Мы продолжали встречаться с Бэйб, иногда с Катариной. И мне всё яснее казалось: Бэйб стояла на двух противоположных берегах. С одной стороны — тепло, уют, мелочи вроде порядочности и завтрака в девять; с другой — риск, адреналин и полукриминальный мир. Как будто она одновременно держала в руках чайник и гранату — и умудрялась не уронить ни одно, ни другое. А я, стояла где-то рядом с пледом и бокалом, гадая, успею ли вовремя отскочить, когда её мир снова начнёт шевелиться по своим законам.

И вот однажды мы получили приглашение на свадьбу Джона и Бэйб. И хотя среди байкеров мы по-прежнему ощущали себя персонажами из другой книги, я уже успела полюбить Бэйб, Джона и Катарину. Решили: ну что ж, раз зовут — пойдём. И запаслись смелостью, пледом и чувством юмора.

И церемония, и ужин проходили в Питборо — непоколебимом оплоте байкерской братии. Невеста сияла в белом платье, а жених с его свидетелем выглядели не менее впечатляюще: смокинги до пояса, а ниже — пляжные шорты с байкерской живописью.

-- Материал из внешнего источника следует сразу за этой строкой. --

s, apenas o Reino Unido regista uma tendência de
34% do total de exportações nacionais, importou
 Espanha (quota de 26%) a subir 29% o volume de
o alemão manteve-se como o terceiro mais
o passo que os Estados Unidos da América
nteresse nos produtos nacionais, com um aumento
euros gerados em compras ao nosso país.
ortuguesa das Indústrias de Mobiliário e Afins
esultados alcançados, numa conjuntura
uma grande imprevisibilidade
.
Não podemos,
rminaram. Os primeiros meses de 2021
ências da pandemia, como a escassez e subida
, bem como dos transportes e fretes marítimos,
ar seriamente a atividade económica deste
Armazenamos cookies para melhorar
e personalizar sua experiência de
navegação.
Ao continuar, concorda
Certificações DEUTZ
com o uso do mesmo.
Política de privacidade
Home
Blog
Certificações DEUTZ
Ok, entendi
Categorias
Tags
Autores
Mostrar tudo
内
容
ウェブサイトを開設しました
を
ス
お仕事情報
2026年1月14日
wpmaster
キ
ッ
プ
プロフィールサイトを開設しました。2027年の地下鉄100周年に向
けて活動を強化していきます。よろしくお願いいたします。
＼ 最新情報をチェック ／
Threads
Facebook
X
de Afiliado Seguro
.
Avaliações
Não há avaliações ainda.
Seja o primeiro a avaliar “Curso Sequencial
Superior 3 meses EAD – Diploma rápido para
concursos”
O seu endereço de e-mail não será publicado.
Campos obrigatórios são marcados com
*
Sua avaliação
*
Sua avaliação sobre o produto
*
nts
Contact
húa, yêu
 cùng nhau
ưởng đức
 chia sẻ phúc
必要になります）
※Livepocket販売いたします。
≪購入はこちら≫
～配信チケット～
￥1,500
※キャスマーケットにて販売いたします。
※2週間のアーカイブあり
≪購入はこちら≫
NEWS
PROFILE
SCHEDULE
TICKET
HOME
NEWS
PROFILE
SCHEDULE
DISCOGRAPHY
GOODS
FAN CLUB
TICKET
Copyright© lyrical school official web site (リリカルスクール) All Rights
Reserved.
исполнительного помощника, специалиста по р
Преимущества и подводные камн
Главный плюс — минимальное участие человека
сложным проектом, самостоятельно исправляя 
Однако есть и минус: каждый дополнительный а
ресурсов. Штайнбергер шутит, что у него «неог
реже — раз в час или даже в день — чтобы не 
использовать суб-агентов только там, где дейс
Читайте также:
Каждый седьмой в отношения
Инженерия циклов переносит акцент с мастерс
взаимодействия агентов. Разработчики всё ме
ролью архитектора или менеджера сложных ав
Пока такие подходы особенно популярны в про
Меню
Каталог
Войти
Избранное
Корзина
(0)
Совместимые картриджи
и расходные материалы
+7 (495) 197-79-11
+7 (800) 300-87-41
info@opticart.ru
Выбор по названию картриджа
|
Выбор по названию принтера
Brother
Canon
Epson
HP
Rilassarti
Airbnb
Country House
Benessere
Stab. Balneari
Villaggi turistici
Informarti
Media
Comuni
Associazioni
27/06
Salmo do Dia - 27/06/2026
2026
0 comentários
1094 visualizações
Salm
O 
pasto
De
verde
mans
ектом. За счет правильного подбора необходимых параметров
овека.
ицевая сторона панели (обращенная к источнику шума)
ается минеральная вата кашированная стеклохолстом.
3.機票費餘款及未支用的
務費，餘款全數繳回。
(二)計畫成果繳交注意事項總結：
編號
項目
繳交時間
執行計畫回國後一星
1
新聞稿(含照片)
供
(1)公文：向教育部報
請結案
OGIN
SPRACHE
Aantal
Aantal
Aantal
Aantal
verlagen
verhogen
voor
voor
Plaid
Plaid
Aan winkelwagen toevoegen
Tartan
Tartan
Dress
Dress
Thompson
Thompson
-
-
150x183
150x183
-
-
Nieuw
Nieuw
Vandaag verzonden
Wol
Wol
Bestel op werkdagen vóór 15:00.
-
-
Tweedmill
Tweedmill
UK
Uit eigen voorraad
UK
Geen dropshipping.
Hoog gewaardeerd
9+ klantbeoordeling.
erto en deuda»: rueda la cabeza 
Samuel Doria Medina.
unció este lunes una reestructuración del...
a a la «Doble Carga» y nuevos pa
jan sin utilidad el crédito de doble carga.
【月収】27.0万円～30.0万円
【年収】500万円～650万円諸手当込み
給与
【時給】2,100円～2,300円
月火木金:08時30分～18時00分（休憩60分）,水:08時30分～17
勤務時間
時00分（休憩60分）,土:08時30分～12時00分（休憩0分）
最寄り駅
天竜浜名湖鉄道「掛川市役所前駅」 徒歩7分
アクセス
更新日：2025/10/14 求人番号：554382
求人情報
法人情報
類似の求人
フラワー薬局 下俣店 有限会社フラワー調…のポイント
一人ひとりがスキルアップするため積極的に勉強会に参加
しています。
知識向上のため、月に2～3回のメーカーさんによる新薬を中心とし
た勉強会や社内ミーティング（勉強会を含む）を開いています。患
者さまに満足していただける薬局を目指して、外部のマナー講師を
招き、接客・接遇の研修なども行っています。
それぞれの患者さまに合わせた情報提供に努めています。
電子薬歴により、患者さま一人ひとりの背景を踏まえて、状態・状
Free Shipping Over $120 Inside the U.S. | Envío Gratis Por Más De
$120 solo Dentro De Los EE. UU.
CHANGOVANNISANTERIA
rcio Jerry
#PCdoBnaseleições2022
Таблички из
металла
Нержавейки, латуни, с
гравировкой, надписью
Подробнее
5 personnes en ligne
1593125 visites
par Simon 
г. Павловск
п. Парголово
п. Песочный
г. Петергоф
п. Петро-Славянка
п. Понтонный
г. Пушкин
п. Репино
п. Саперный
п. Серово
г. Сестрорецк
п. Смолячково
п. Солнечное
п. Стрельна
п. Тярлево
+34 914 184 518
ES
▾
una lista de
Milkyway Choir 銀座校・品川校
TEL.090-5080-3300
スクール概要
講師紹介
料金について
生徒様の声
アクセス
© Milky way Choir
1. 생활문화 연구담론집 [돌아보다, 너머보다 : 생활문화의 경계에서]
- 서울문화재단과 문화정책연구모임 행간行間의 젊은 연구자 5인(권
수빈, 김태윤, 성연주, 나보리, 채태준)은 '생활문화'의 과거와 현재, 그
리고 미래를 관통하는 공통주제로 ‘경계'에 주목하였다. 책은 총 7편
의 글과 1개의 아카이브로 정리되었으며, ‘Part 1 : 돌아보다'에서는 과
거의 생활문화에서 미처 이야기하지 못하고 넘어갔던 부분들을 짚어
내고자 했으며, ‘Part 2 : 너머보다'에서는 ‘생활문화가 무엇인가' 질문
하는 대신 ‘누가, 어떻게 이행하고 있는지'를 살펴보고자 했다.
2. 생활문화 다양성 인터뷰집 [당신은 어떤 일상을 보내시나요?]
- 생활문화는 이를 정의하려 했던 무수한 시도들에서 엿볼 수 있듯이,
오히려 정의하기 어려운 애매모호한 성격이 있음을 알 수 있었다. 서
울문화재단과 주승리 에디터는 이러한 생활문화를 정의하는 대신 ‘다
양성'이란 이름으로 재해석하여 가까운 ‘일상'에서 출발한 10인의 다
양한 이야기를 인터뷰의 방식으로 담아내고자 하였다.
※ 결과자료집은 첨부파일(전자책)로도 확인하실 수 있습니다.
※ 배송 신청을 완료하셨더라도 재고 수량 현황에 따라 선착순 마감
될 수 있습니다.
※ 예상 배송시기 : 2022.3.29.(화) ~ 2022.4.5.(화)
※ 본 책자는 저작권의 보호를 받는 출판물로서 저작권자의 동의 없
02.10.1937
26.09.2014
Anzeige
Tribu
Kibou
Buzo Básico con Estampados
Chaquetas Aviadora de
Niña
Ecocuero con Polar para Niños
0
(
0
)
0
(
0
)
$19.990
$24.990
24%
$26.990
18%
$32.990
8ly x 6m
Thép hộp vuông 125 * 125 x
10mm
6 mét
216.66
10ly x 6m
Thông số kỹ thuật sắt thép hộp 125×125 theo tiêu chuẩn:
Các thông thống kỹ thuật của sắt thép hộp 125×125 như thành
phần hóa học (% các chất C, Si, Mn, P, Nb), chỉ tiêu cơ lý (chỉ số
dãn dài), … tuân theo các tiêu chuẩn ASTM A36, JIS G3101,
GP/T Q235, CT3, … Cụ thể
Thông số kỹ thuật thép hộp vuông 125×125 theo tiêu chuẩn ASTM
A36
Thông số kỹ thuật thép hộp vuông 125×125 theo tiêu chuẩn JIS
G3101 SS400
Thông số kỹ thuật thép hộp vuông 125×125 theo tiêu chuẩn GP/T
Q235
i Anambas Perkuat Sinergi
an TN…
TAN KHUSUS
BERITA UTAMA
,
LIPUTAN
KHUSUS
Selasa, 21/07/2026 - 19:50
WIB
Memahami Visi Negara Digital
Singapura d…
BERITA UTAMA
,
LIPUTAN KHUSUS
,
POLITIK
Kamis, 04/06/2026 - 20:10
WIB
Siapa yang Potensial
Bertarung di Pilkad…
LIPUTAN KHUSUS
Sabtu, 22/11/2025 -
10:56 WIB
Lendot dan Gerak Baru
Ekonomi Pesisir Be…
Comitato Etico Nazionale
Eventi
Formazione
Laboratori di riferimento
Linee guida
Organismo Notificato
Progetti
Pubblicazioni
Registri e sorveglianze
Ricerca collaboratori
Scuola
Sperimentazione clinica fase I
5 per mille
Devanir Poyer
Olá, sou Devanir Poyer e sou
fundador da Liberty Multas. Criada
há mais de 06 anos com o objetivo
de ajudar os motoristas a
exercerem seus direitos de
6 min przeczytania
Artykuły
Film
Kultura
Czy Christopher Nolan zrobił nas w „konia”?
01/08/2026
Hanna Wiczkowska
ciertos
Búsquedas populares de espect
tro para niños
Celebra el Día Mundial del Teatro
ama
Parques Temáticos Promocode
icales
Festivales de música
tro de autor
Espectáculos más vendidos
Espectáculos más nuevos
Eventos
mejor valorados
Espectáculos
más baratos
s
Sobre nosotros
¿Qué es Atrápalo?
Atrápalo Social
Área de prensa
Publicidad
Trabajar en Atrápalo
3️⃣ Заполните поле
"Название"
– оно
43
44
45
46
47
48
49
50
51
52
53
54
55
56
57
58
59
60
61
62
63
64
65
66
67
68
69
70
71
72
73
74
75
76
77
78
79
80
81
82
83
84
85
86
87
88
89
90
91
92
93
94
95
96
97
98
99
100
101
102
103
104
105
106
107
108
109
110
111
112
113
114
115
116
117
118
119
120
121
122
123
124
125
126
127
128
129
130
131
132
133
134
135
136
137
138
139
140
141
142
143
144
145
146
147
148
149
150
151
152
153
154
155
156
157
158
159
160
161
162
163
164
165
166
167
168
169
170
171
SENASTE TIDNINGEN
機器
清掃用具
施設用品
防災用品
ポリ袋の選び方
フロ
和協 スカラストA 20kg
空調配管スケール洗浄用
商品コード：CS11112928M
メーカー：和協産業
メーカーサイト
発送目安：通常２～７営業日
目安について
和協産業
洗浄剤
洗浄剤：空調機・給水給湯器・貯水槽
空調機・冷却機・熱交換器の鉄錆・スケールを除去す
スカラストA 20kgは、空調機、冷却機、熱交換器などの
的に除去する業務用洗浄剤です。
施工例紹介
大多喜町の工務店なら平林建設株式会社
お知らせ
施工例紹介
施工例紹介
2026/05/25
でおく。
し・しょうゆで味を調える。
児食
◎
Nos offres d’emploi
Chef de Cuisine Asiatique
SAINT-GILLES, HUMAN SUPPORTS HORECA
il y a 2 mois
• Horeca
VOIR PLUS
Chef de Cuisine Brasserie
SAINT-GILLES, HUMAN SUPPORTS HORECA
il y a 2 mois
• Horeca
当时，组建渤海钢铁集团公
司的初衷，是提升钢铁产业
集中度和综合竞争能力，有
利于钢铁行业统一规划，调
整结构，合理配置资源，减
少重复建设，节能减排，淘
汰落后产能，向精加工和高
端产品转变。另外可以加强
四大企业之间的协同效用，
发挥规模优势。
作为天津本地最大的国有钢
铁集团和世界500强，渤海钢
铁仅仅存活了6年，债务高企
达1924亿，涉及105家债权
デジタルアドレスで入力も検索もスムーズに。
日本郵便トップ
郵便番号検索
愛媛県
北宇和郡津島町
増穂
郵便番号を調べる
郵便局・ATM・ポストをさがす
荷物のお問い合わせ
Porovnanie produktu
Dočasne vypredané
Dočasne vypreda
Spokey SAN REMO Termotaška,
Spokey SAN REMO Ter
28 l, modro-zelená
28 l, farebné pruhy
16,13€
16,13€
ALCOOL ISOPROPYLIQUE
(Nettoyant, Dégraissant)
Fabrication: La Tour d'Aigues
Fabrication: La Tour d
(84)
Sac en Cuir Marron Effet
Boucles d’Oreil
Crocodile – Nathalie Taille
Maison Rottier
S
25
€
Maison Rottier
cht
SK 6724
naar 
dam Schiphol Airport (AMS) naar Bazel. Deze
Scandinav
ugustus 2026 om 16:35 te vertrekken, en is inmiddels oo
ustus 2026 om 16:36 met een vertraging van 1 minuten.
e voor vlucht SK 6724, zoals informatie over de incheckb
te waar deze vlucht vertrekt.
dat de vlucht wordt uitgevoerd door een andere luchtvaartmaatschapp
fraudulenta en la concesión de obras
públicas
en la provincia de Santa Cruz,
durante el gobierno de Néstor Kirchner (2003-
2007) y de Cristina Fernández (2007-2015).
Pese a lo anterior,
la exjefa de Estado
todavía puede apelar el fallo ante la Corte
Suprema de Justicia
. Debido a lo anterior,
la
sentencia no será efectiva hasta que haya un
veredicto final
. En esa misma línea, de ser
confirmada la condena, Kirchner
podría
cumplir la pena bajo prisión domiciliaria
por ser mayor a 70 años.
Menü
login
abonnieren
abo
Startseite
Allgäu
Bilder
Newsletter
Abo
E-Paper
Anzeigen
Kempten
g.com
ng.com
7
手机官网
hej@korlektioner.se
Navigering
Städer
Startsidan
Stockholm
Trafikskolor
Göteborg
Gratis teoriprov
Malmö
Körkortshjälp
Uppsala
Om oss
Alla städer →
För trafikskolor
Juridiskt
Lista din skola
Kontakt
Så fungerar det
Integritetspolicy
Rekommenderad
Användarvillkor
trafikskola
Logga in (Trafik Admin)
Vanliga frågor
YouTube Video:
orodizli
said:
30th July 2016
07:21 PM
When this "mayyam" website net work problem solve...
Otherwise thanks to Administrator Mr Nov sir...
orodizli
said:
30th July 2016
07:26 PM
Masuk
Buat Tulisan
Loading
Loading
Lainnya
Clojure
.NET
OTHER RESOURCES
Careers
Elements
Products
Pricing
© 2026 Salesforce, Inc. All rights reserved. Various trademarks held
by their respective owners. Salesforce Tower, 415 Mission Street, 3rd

Мы смеялись: сочетание «торжественность сверху — хаос снизу» было комично до невозможности.

Публика, хоть и состоявшая в основном из байкеров, вела себя удивительно чинно. Нас «инопланетных» было всего четверо мы и Катарина с мужем и выглядели мы аномально среди подруг и друзей Бейб. Они пестрые под стать «торжественность сверху — хаос снизу», а мы просто «торжественность»: вечерние туалеты, шляпы, перчатки, костюмы, как персонажи, случайно выпавшие из другой книги.

После церемонии жених преподнёс жене новый Harley-Davidson. Все байки и их хозяева встали в круг; по знаку ведущего началось настоящее звуковое представление. Шестьдесят машин выли клаксонами, заглушая дружное «УРА!», а в центре стоял новенький Harley. Невеста оседлала его, и мотоцикл медленно понёсся по кругу, словно на параде странного, но гармоничного цирка.

А теперь представьте: на послеужинную тусовку прибыли ещё двести байков — друзья и знакомые. Лунная ночь, свет фар, рев моторов, клаксоны, орущие на всю Харлейскую глотку, а невеста в белом платье делает снова круг почёта. Зрелище одновременно дикое, прекрасное и абсолютно незабываемое.

В этот момент стало ясно: даже самые безумные сцены можно пережить с грацией — если вокруг байкеры, луна, рев моторов и немного шампанского.

Я стояла на краю поляны, укутанная лёгким пледом, и наблюдала чудо: рев моторов, свет фар, кружившее белое платье, бесконечные клаксоны, громкий смех. Казалось, мир на миг сошёл с ума и одновременно достиг невероятного порядка: хаос обрел ритм, словно дирижёр управлял симфонией без партитуры.

Я смеялась и одновременно замирала, ловя редкое чувство — восторг, смех и ностальгическую грусть, смешавшиеся в один странный коктейль. Можно любить мир и при этом чувствовать себя чужой — и всё это одновременно.